Yeah, a vibe.d project with diet templates takes most of its time in the linker, I've found. Basically a big hang after dub prints:

Linking...

> If it's the linker, then you could look into using gold instead of the
> BFD linker.
> 
> I suspect most of your build time is spent in dub, though.  You could
> try various options to turn off network access and dependency resolution
> when running dub, which should improve total running time. (Of course,
> you need to run it at least once without those options so that it pulls
> in required dependencies, but once those are downloaded, there's no need
> to check dependencies every single time.)  You could also ditch dub and
> use your own build system, by creating an empty dummy project in a
> subdirectory and running dub once to pull in your dependencies, then
> link to the artifacts yourself directly. (I did that in one of my own
> projects, and it sped up build time by an order of magnitude.)
> 
> Another possible cause is that Diet templates are very template- and
> CTFE-heavy, and will often soak up gobs of RAM and CPU every time they
> are compiled.  A possible solution is to separate out the Diet templates
> into their own source files, and use separate compilation to avoid
> rebuilding those files unless there was an actual change in the Diet
> code. (I've also run into this in my vibe.d project.
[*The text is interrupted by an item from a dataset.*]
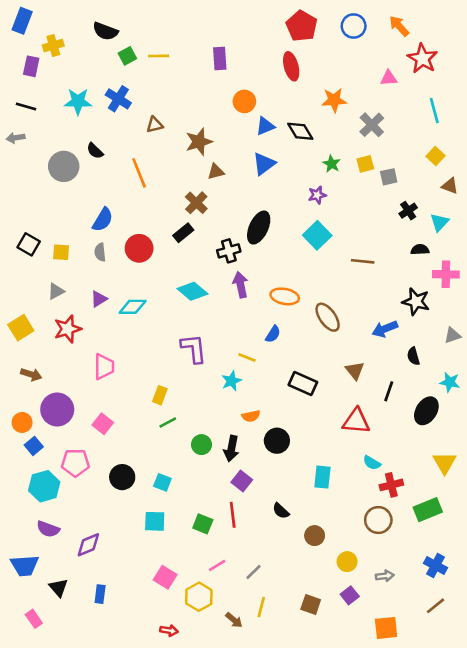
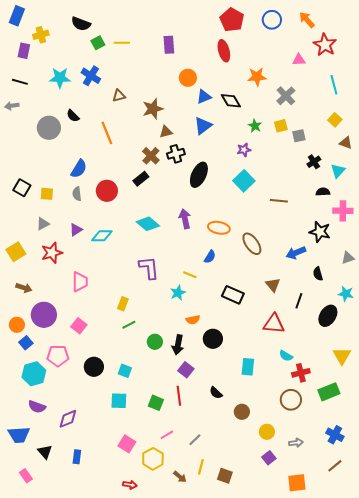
black cross: (229, 251) -> (176, 154), moved
brown square: (311, 605) -> (225, 476), moved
I'm considering to
> replace Diet templates with something lighter-weight, but haven't taken
> that step yet.)

I suspect the issue is not exactly the linker, but the symbol name sizes again (probably related to the diet templates). I haven't looked into it enough to see where the problem is coming from, but one of either vibe.d using naming tricks to limit the name size, or D doing something clever with string template parameters should help.

-Steve
November 09, 2018
On Friday, 9 November 2018 at 02:33:42 UTC, Steven Schveighoffer wrote:
> Yeah, a vibe.d project with diet templates takes most of its time in the linker, I've found. Basically a big hang after dub prints:
>
> Linking...

Yep, that's it.

>
> I suspect the issue is not exactly the linker, but the symbol name sizes again (probably related to the diet templates). I haven't looked into it enough to see where the problem is coming from, but one of either vibe.d using naming tricks to limit the name size, or D doing something clever with string template parameters should help.
>

I've tried commenting out all "render" call so I have no diet templates and I save 1 second of total time (10.5 to 9.6) and it's still the linker that takes all the time.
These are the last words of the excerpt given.